● WHAT IS NEEDED
Begin the copy at the line containing "Der Kriminalist" in the data below and end it at the line containing "सदस्यता लें", keeping each line exact and leaving out pictures.

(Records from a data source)
****

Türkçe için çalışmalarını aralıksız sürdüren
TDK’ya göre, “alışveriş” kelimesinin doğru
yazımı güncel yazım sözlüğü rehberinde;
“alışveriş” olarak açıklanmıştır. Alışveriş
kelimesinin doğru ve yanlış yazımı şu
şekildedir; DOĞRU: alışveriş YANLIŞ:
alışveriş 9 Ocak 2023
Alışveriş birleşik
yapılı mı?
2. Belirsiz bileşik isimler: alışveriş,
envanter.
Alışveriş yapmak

****

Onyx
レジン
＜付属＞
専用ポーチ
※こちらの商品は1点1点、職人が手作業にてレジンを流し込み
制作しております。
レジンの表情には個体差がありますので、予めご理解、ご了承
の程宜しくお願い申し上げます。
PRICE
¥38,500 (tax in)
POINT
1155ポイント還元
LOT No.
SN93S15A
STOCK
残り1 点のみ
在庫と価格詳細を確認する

****

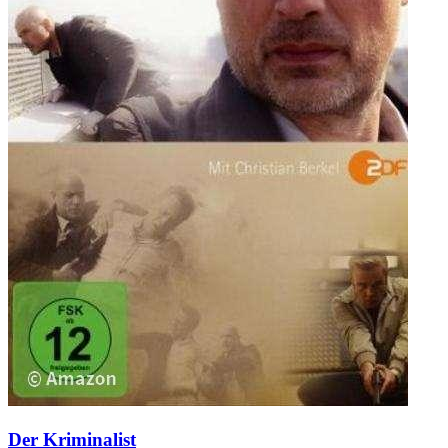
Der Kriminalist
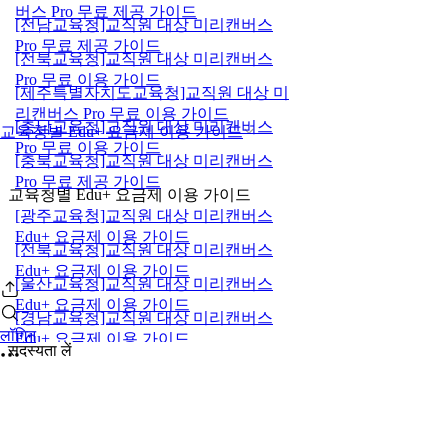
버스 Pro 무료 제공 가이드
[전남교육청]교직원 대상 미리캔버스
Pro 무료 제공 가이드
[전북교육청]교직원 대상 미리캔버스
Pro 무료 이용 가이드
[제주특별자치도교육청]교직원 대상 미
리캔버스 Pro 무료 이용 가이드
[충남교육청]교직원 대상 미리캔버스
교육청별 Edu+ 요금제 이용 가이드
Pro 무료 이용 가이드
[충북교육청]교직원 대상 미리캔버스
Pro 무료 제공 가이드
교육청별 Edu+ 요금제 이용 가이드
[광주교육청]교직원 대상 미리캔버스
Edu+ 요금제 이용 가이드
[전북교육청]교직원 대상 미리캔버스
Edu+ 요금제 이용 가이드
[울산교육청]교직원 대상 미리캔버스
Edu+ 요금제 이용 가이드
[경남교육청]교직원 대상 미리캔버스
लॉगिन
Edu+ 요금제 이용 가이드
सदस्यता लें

****

● TASK OUTPUT
Der Kriminalist
버스 Pro 무료 제공 가이드
[전남교육청]교직원 대상 미리캔버스
Pro 무료 제공 가이드
[전북교육청]교직원 대상 미리캔버스
Pro 무료 이용 가이드
[제주특별자치도교육청]교직원 대상 미
리캔버스 Pro 무료 이용 가이드
[충남교육청]교직원 대상 미리캔버스
교육청별 Edu+ 요금제 이용 가이드
Pro 무료 이용 가이드
[충북교육청]교직원 대상 미리캔버스
Pro 무료 제공 가이드
교육청별 Edu+ 요금제 이용 가이드
[광주교육청]교직원 대상 미리캔버스
Edu+ 요금제 이용 가이드
[전북교육청]교직원 대상 미리캔버스
Edu+ 요금제 이용 가이드
[울산교육청]교직원 대상 미리캔버스
Edu+ 요금제 이용 가이드
[경남교육청]교직원 대상 미리캔버스
लॉगिन
Edu+ 요금제 이용 가이드
सदस्यता लें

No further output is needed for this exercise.